#### [Work instructions]
Below are records; count the lines that contain "System" and state only that count.

#### [Input data]
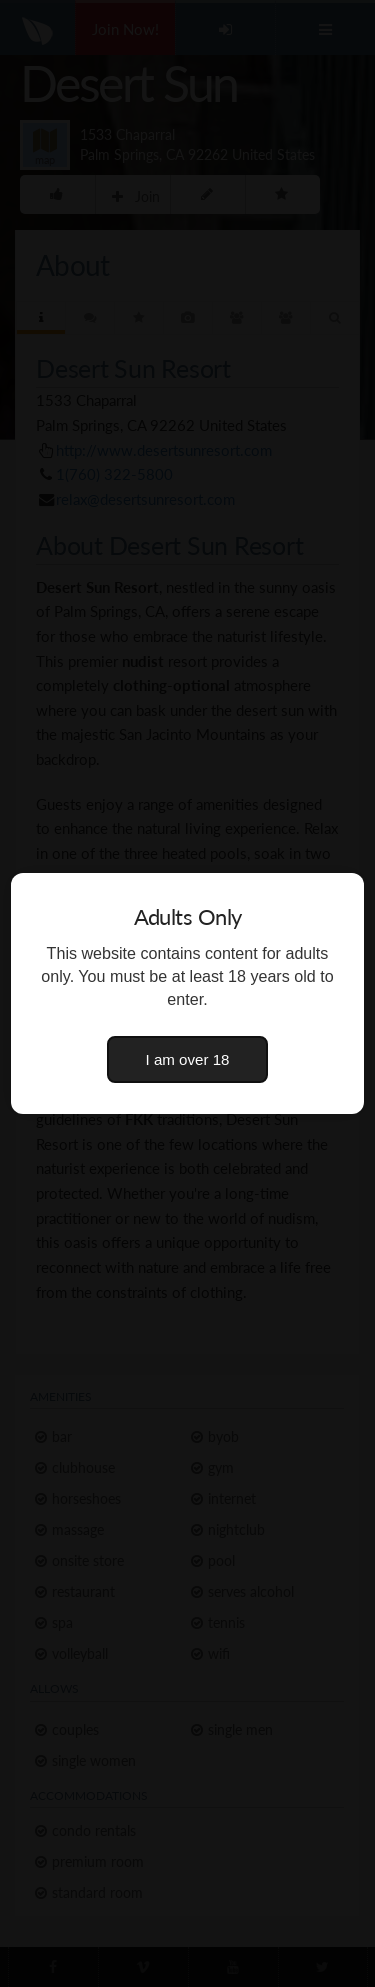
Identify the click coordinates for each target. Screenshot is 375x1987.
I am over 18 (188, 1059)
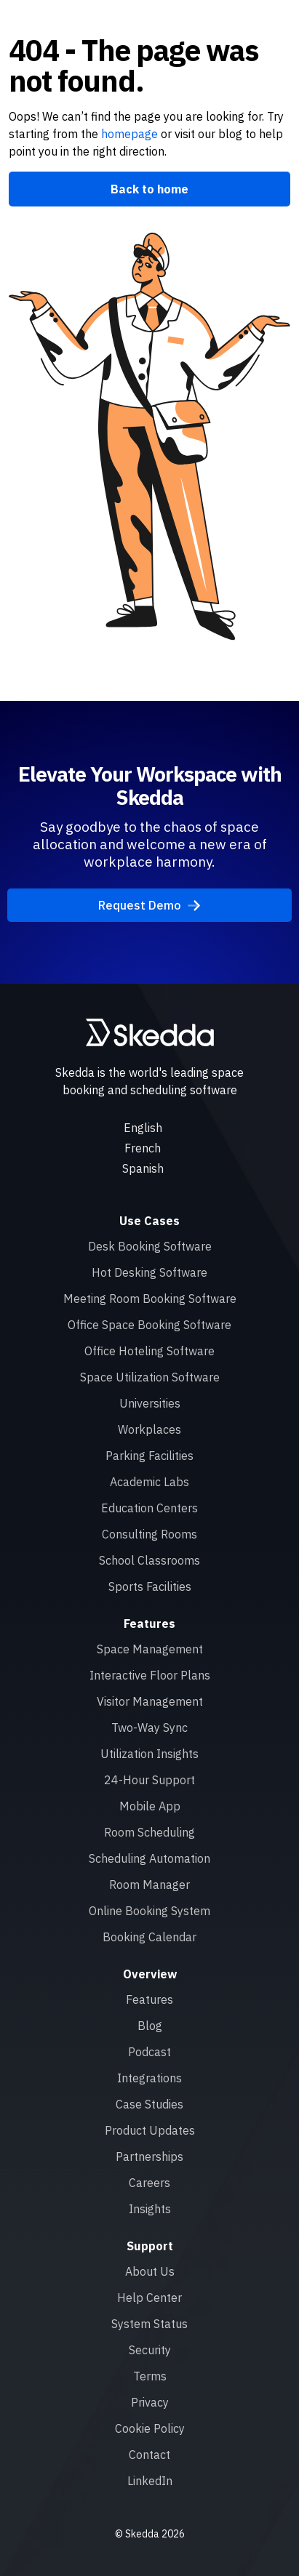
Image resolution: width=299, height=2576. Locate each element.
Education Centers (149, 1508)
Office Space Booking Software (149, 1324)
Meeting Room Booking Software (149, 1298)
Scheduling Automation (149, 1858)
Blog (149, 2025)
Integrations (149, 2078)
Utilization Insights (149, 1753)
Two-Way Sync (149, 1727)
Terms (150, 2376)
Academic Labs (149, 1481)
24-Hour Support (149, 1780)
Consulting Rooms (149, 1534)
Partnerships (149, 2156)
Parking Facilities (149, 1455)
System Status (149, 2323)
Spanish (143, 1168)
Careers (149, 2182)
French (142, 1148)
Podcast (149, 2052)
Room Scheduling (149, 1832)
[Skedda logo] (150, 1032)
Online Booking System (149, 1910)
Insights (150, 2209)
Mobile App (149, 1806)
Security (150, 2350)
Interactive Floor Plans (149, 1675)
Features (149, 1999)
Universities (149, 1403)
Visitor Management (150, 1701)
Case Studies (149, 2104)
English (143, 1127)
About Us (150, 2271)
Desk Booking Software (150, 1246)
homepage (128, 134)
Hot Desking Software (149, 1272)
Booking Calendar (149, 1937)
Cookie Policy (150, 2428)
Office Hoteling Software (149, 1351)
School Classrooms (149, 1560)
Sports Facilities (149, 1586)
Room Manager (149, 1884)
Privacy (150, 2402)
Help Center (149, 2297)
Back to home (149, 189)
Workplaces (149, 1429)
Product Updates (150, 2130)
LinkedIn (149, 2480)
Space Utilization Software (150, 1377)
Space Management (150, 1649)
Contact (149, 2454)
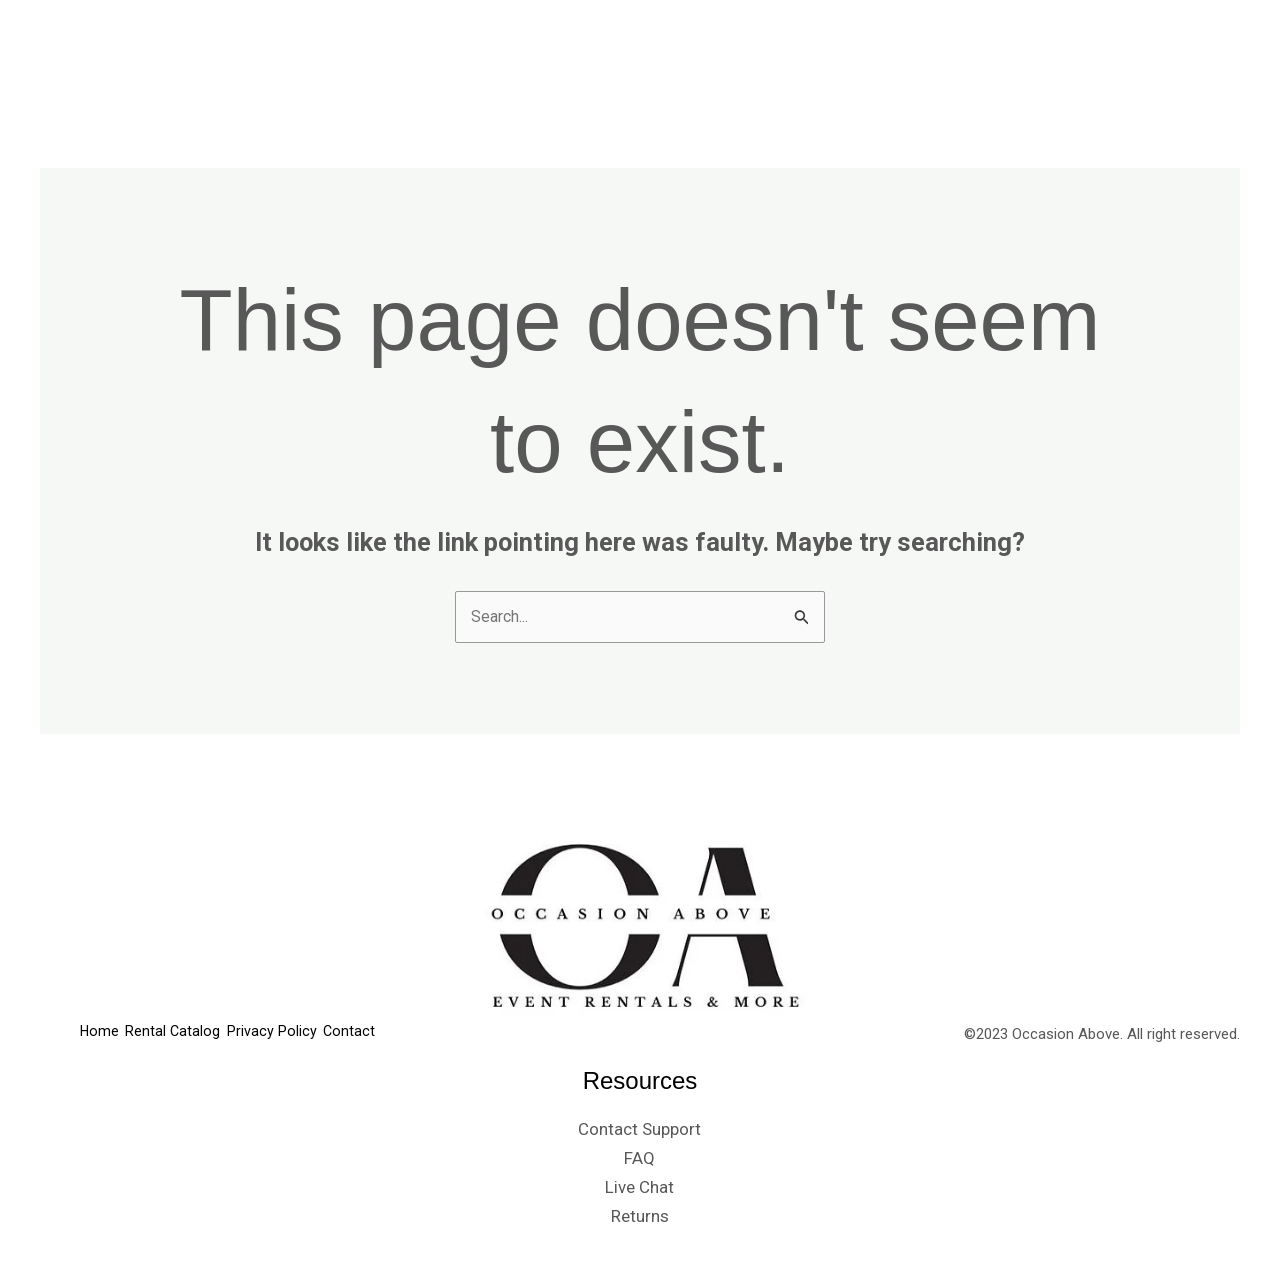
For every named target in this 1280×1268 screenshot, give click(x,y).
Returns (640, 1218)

#### [Exercise result]
2